The ultimate goal of the pasta bottling facility is to move their product to the consumer; this is known as consumer distribution. In contrast, I.D. is a cog in the supply chain that allows one business or manufacturing entity to maintain the movement of goods. The manufacturer outsources certain aspects of the production process to companies that can best serve its needs – either to fix a problem, increase production, expansion, or update equipment.
Here is a glimpse at some of the potential jobs in the field of industrial distribution:
Sales can have many components. For example, a sales representative or manager confers with a newly formed company about to launch its first products. The sales distributor meets with the client to assess what they need to begin operations. At the introductory phase, the rep wants to ensure that a trusting relationship forms at the outset, knowing this will lead to future sales as the company expands. As the rapport develops, the rep should maintain frequent contact with the client to address any concerns. Even a no-sale can go a long way toward showing that the rep has an interest in the success of the company. The success of which precedes the salesperson’s desire to sell.
A company may seek the assistance of an I.D. to increase its market share. If sales begin to lag, the client wants to know why and what it can do to regain and grow their presence in the respective market for its products. Enter the services of a marketing professional whose task it is to examine competitors, historical sales, market share, and other criteria to gain an overall picture of the situation.
Using statistics, the marketing representative scrutinizes data to ascertain why sales dropped and where there are avenues for growth. In this endeavor, the marketing team may consult with sales and operations personnel for their thoughts.

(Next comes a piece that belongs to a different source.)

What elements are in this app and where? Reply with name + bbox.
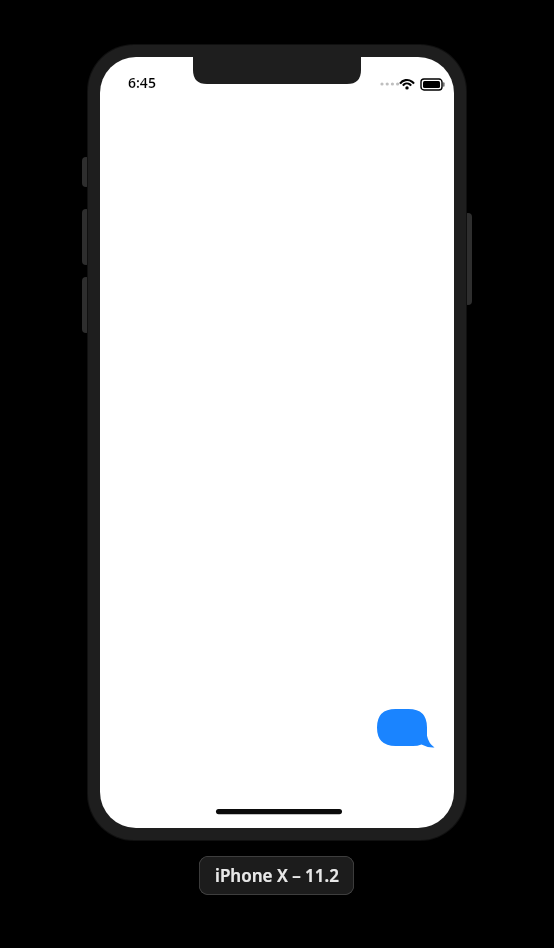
staticText: iPhone X – 11.2	[215, 864, 339, 887]
button[interactable]: iPhone X – 11.2	[199, 856, 354, 895]
staticText: 6:45	[128, 73, 156, 92]
button[interactable]: Message bubble	[375, 707, 437, 748]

Computer software is another job title engaged in industrial distribution. With the preponderance of computers involved in manufacturing, sales, and analytics, this is a vast field. Many facilities use robotics in their operations; order revenue for 2019 amounted to $1.681 billion in robotic orders. Much of the demand comes from the automotive O.E.M. (original equipment manufacturer) industry that experienced a 50.5% increase in requests for 2019.

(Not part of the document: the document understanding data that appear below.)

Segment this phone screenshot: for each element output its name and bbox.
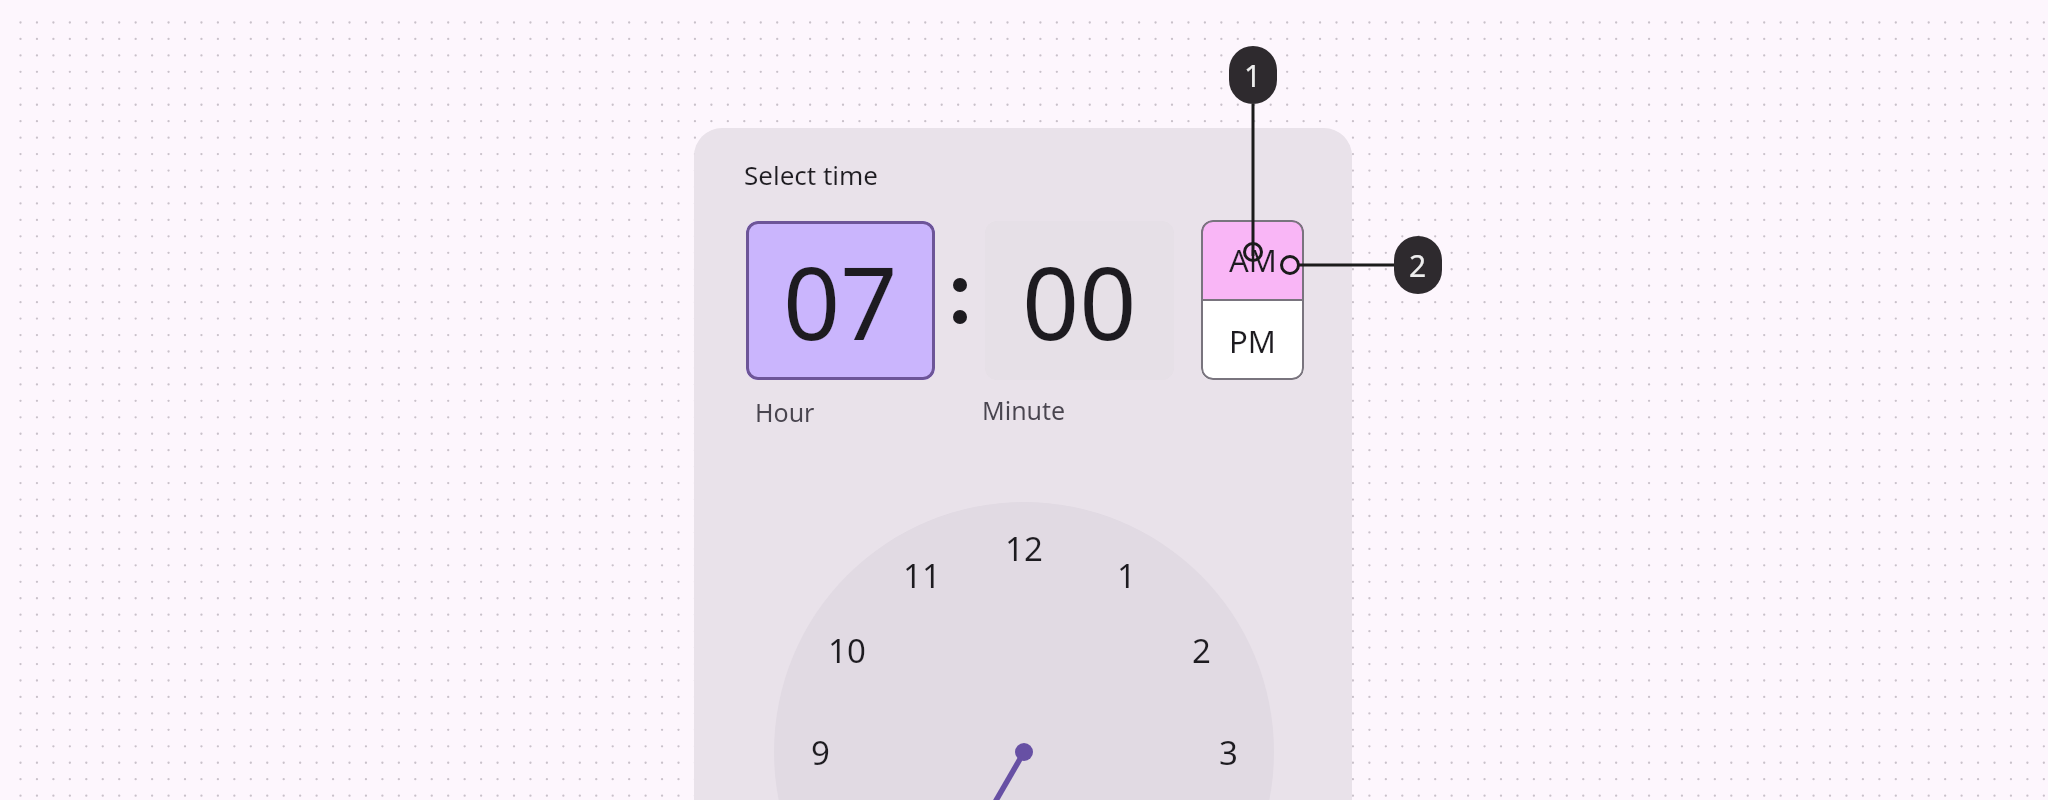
staticText: AM: [1229, 239, 1277, 281]
button[interactable]: 3: [1194, 726, 1262, 778]
staticText: 07: [783, 233, 898, 369]
button[interactable]: 11: [888, 549, 956, 601]
staticText: 1: [1244, 55, 1262, 96]
staticText: 12: [1005, 526, 1043, 571]
button[interactable]: 00: [985, 221, 1174, 380]
staticText: 00: [1022, 233, 1137, 369]
button[interactable]: 12: [990, 522, 1058, 574]
button[interactable]: 10: [813, 624, 881, 676]
button[interactable]: 1: [1092, 549, 1160, 601]
button[interactable]: Annotation marker 2: [1394, 236, 1442, 294]
staticText: 1: [1117, 553, 1136, 598]
button[interactable]: 2: [1167, 624, 1235, 676]
button[interactable]: Annotation marker 1: [1229, 46, 1277, 104]
staticText: Select time: [744, 157, 879, 192]
button[interactable]: 07: [746, 221, 935, 380]
staticText: 11: [903, 553, 941, 598]
staticText: 3: [1219, 730, 1238, 775]
staticText: PM: [1229, 320, 1276, 362]
button[interactable]: PM: [1201, 301, 1304, 380]
button[interactable]: AM: [1201, 220, 1304, 299]
staticText: 2: [1192, 628, 1211, 673]
staticText: Minute: [982, 393, 1066, 427]
staticText: 10: [828, 628, 866, 673]
staticText: 2: [1409, 245, 1427, 286]
staticText: 9: [811, 730, 830, 775]
staticText: Hour: [755, 395, 815, 429]
button[interactable]: 9: [786, 726, 854, 778]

Computer software is the brains behind robotics. Therefore, software technicians must meet the customers’ needs to maintain and resolve computer glitches. A software (or hardware) problem could seriously hamper production resulting in lost time and sales.

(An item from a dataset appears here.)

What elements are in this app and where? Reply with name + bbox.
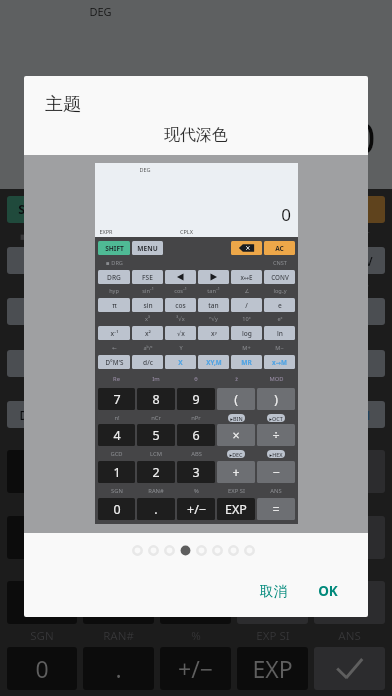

The qualifications for this position typically require an M.B.A. Firms such as L.E.K. Consulting provide a full-service for a variety of industries through their 1,600+ professionals. According to its website, selected undergraduates become a Summer Associate working with a management consulting team. The next step is the invitation for exemplary M.B.A. students to work as a Summer Consultant for 8 to 10 weeks. The role may land you on a business services team that analyzes business models for clients in the assessment of new markets, for example.
Another job in the consulting arena is a warehouse consultant. The duties in this job exceed the confines of storing and moving pallets of goods. Warehousing is one spoke in the supply chain, as the efficiency in storage can facilitate distribution. A smooth warehouse operation reduces time searching and transferring products for shipment. To accomplish this objective, the warehouse consultant appraises the space, its usage, accessibility of goods, handling practices, logistics, the labor force, and more. These factors have a bearing on the profitability of the company.
Logistics is one phase in the distribution process that covers every stage of the supply chain from the purchase of raw materials to the transportation of the product to the buyer or consumer. The position may start by looking at the big picture, which is the entire manufacturing operation. From there, the logistician narrows the focus to the details per the above stages. The individual requires an analytical approach and a keen sense of organization. Upon the conclusion of his/her findings, a presentation to management is likely. Therefore, effective oral and written communications are crucial to the job.
The above jobs only scratch the surface of possible careers in the field of Industrial Distribution. With the diversity of positions comes a variance in the degrees that qualify one to work in the profession. Some of these include logistics, supply chain management, statistics, management, sales, marketing, and business administration.